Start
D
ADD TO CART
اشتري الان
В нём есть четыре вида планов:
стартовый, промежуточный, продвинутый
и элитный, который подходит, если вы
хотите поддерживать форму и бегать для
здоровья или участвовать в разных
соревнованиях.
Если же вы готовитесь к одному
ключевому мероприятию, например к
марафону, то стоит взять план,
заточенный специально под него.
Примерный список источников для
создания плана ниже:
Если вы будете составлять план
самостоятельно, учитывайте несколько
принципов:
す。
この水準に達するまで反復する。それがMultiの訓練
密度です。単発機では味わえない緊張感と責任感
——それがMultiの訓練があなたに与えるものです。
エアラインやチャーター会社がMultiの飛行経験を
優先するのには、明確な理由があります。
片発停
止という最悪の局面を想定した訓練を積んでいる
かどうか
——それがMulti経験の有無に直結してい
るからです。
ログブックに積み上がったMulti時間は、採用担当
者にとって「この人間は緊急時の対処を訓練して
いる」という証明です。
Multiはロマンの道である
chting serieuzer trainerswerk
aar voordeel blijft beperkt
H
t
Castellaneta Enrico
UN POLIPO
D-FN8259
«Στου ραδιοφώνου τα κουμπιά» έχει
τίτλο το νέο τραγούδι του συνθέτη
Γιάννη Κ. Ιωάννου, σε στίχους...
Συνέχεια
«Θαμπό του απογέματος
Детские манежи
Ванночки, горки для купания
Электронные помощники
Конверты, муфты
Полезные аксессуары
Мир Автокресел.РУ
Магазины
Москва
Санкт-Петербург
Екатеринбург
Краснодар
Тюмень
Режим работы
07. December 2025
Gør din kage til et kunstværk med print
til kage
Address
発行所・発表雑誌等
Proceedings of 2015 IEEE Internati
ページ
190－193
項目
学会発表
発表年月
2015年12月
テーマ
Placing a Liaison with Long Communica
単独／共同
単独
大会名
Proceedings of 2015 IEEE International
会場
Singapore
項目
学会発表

━━━━━━━━

◆ **Your goal**
Output exactly the span of lines beginning at the first line of the records and ending at the line that holds "заточенный специально под него.", inclusive, with no other text.

◆ **Answer to the exercise**
Start
D
ADD TO CART
اشتري الان
В нём есть четыре вида планов:
стартовый, промежуточный, продвинутый
и элитный, который подходит, если вы
хотите поддерживать форму и бегать для
здоровья или участвовать в разных
соревнованиях.
Если же вы готовитесь к одному
ключевому мероприятию, например к
марафону, то стоит взять план,
заточенный специально под него.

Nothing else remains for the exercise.